Durante siglos, la frontera móvil que existió entre cristianos y musulmanes en la península ibérica, hasta la salida de estos últimos en 1492, estuvo poblada de personajes singulares, conformados en función del hecho fronterizo. Uno de estos personajes fue el Alfaqueque. Su existencia se remonta al siglo XIII, y su perfil inicial figura referido ya en los textos de Alfonso X como hombres de honor, conocedores de la lengua arábiga, cuya misión básica era rescatar a los cristianos esclavos de los musulmanes. Entre sus cualidades se exigían ser verídicos, desinteresados, instruidos y expertos con la lengua árabe, humanos y benévolos, valientes, así como tener algún patrimonio que garantizara su independencia y honradez.
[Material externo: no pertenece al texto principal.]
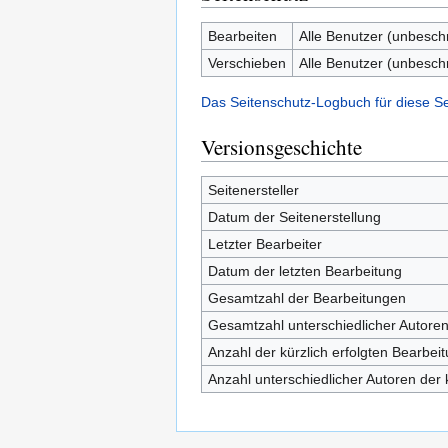
Bearbeiten
Alle Benutzer (unbesch
Verschieben
Alle Benutzer (unbesch
Das Seitenschutz-Logbuch für diese S
Versionsgeschichte
Seitenersteller
Datum der Seitenerstellung
Letzter Bearbeiter
Datum der letzten Bearbeitung
Gesamtzahl der Bearbeitungen
Gesamtzahl unterschiedlicher Autore
Anzahl der kürzlich erfolgten Bearbei
Anzahl unterschiedlicher Autoren der 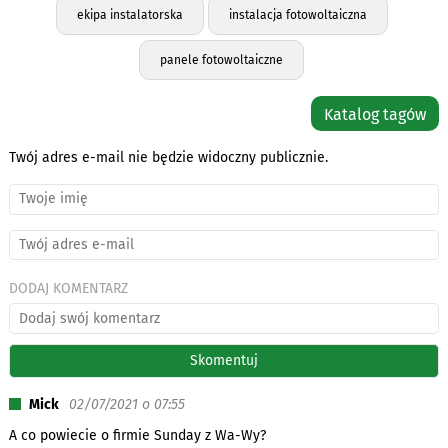
ekipa instalatorska
instalacja fotowoltaiczna
panele fotowoltaiczne
Katalog tagów
Twój adres e-mail nie będzie widoczny publicznie.
DODAJ KOMENTARZ
Mick
02/07/2021 o 07:55
A co powiecie o firmie Sunday z Wa-Wy?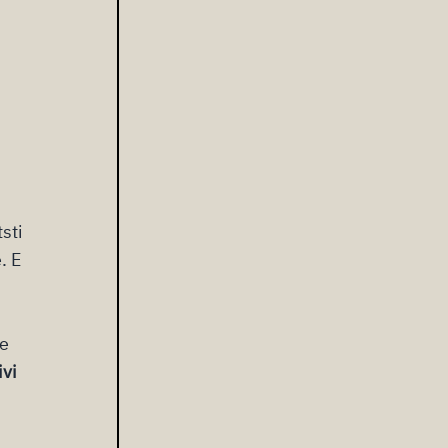
sti
. E
ue
ivi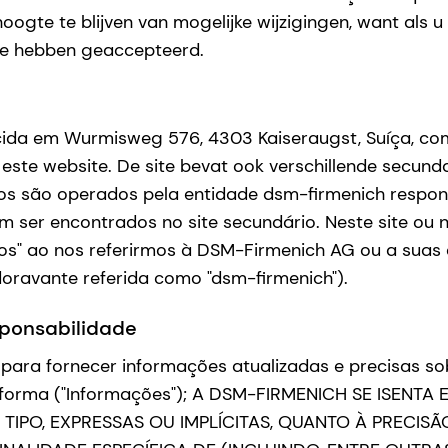
gte te blijven van mogelijke wijzigingen, want als u d
 te hebben geaccepteerd.
ida em Wurmisweg 576, 4303 Kaiseraugst, Suíça, co
 este website. De site bevat ook verschillende secunda
os são operados pela entidade dsm-firmenich respon
 ser encontrados no site secundário. Neste site ou 
 "nos" ao nos referirmos à DSM-Firmenich AG ou a suas
doravante referida como "dsm-firmenich").
sponsabilidade
para fornecer informações atualizadas e precisas sob
a forma ("Informações"); A DSM-FIRMENICH SE ISEN
PO, EXPRESSAS OU IMPLÍCITAS, QUANTO À PRECISÃ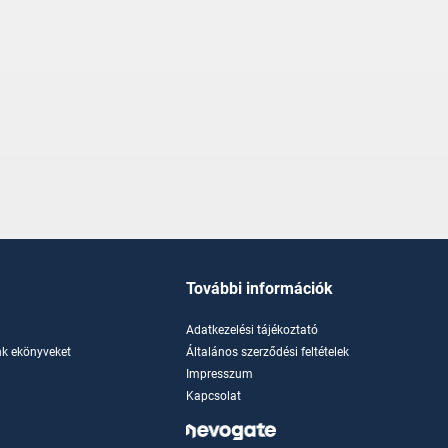
További információk
Adatkezelési tájékoztató
k ekönyveket
Általános szerződési feltételek
Impresszum
Kapcsolat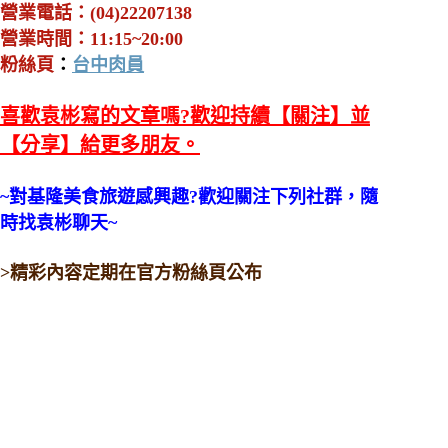
營業電話：(04)22207138
營業時間：11:15~20:00
粉絲頁
：
台中肉員
喜歡袁彬寫的文章嗎?歡迎持續【關注】並
【分享】給更多朋友。
~對基隆美食旅遊感興趣?歡迎關注下列社群，隨
時找袁彬聊天~
>精彩內容定期在官方粉絲頁公布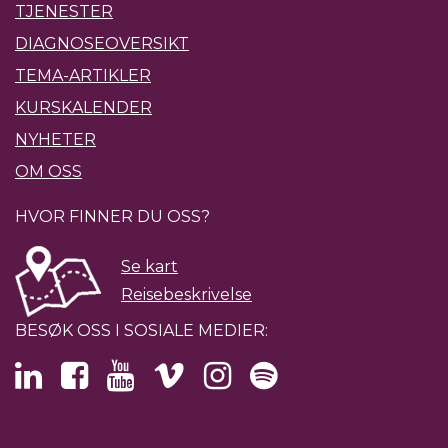
TJENESTER
DIAGNOSEOVERSIKT
TEMA-ARTIKLER
KURSKALENDER
NYHETER
OM OSS
HVOR FINNER DU OSS?
Se kart
Reisebeskrivelse
BESØK OSS I SOSIALE MEDIER: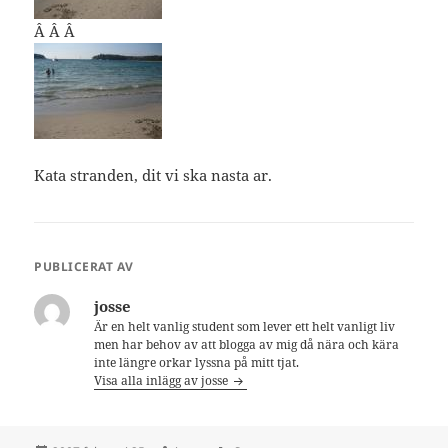
Â Â Â
Kata stranden, dit vi ska nasta ar.
PUBLICERAT AV
josse
Är en helt vanlig student som lever ett helt vanligt liv
men har behov av att blogga av mig då nära och kära
inte längre orkar lyssna på mitt tjat.
Visa alla inlägg av josse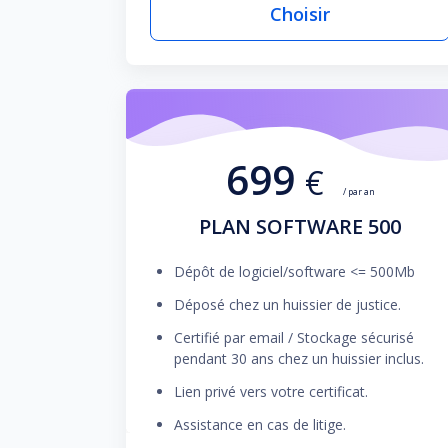
Choisir
699
€
/ par an
PLAN SOFTWARE 500
Dépôt de logiciel/software <= 500Mb
Déposé chez un huissier de justice.
Certifié par email / Stockage sécurisé
pendant 30 ans chez un huissier inclus.
Lien privé vers votre certificat.
Assistance en cas de litige.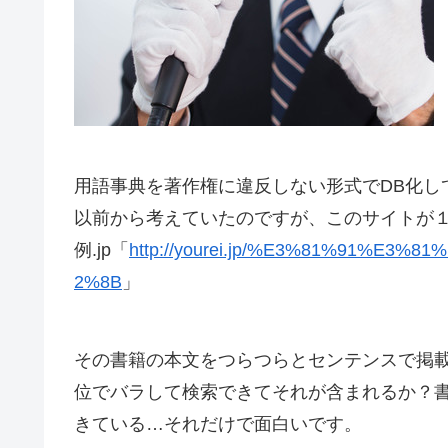
用語事典を著作権に違反しない形式でDB化し
以前から考えていたのですが、このサイトが
例.jp「
http://yourei.jp/%E3%81%91%E
2%8B
」
その書籍の本文をつらつらとセンテンスで掲
位でバラして検索できてそれが含まれるか？
きている…それだけで面白いです。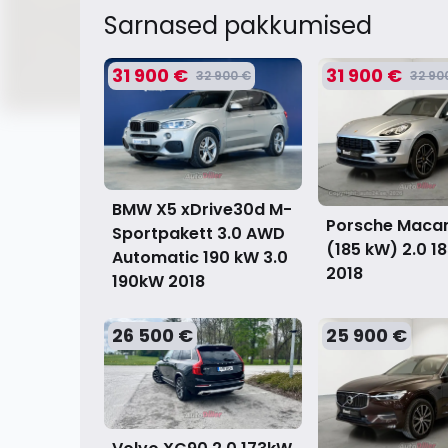
Sarnased pakkumised
31 900 €
31 900 €
32 900 €
32 90
BMW X5 xDrive30d M-
Porsche Macan
Sportpakett 3.0 AWD
(185 kW) 2.0 1
Automatic 190 kW 3.0
2018
190kW
2018
26 500 €
25 900 €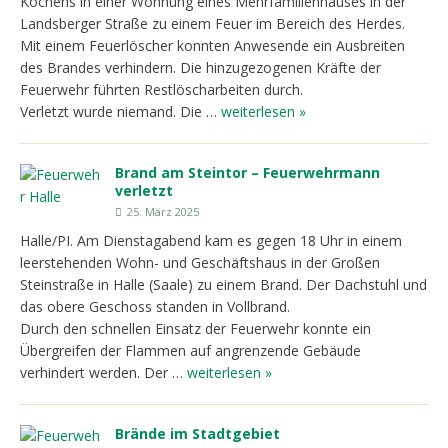
Kochens in einer Wohnung eines Mehrfamilienhauses in der
Landsberger Straße zu einem Feuer im Bereich des Herdes.
Mit einem Feuerlöscher konnten Anwesende ein Ausbreiten
des Brandes verhindern. Die hinzugezogenen Kräfte der
Feuerwehr führten Restlöscharbeiten durch.
Verletzt wurde niemand. Die …
weiterlesen »
Brand am Steintor – Feuerwehrmann
verletzt
25. März 2025
Halle/PI. Am Dienstagabend kam es gegen 18 Uhr in einem
leerstehenden Wohn- und Geschäftshaus in der Großen
Steinstraße in Halle (Saale) zu einem Brand. Der Dachstuhl und
das obere Geschoss standen in Vollbrand.
Durch den schnellen Einsatz der Feuerwehr konnte ein
Übergreifen der Flammen auf angrenzende Gebäude
verhindert werden. Der …
weiterlesen »
Brände im Stadtgebiet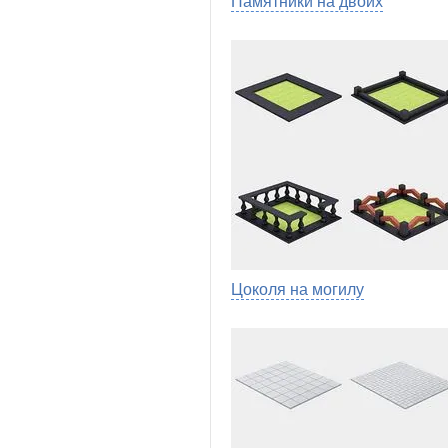
Памятники на двоих
Цоколя на могилу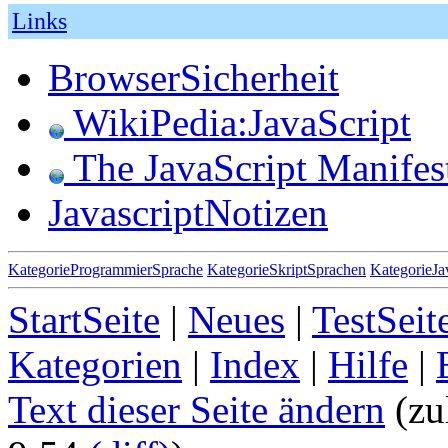
Links
BrowserSicherheit
WikiPedia:JavaScript
The JavaScript Manifes
JavascriptNotizen
KategorieProgrammierSprache
KategorieSkriptSprachen
KategorieJa
StartSeite
|
Neues
|
TestSeit
Kategorien
|
Index
|
Hilfe
|
Text dieser Seite ändern
(zu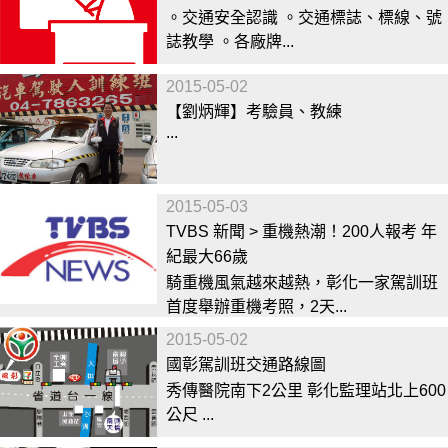
。交通安全認識 。交通標誌、標線、號
誌教學 。各廠牌...
2015-05-02
【劉炳輝】考驗員、教練
...
2015-05-03
TVBS 新聞 > 重機熱潮！200人報考 年
紀最大66歲
騎重機風氣越來越熱，彰化一家駕訓班
首度舉辦重機考照，2天...
2015-05-02
國彰駕訓班交通路線圖
秀傳醫院南下2公里 彰化監理站北上600
公尺 ...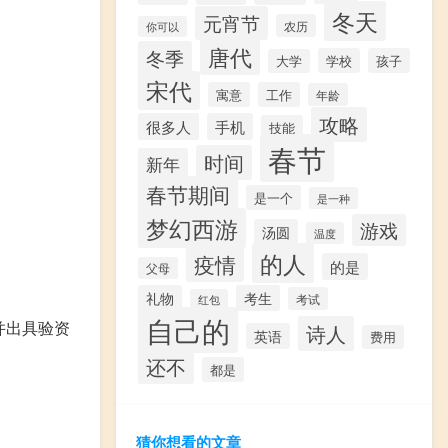
冬天
元宵节
农历
你可以
唐代
冬季
学校
孩子
大学
宋代
寓意
工作
年龄
攻略
很多人
手机
技能
春节
时间
新年
春节期间
是一个
是一种
梦幻西游
游戏
汤圆
温度
的人
疫情
的是
父母
礼物
考生
考试
红包
自己的
并出具验资
诗人
英语
费用
还不
都是
猜你想看的文章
Este empleo era electivo en junta de doce hombres buenos. Los Alfaqueques, respetados por cristianos y musulmanes, tenían paso libre a un lado y otro de la frontera dado que su labor permitía mantener un mínimo de comunicación entre los dos bandos, incluso en las circunstancias más difíciles. Estos trujamanes solucionaban numerosos problemas que surgían en la peculiar convivencia que provocaba una frontera que, en la mayoría de los casos, no tenía respaldo físico. Fueron los representantes, en un sitio y época determinada, de una figura necesaria e imperecedera: el negociador discreto que permite el encuentro entre posiciones aparentemente irreconciliables. En los tiempos que corren la presencia de los Alfaqueques se hace especialmente necesaria.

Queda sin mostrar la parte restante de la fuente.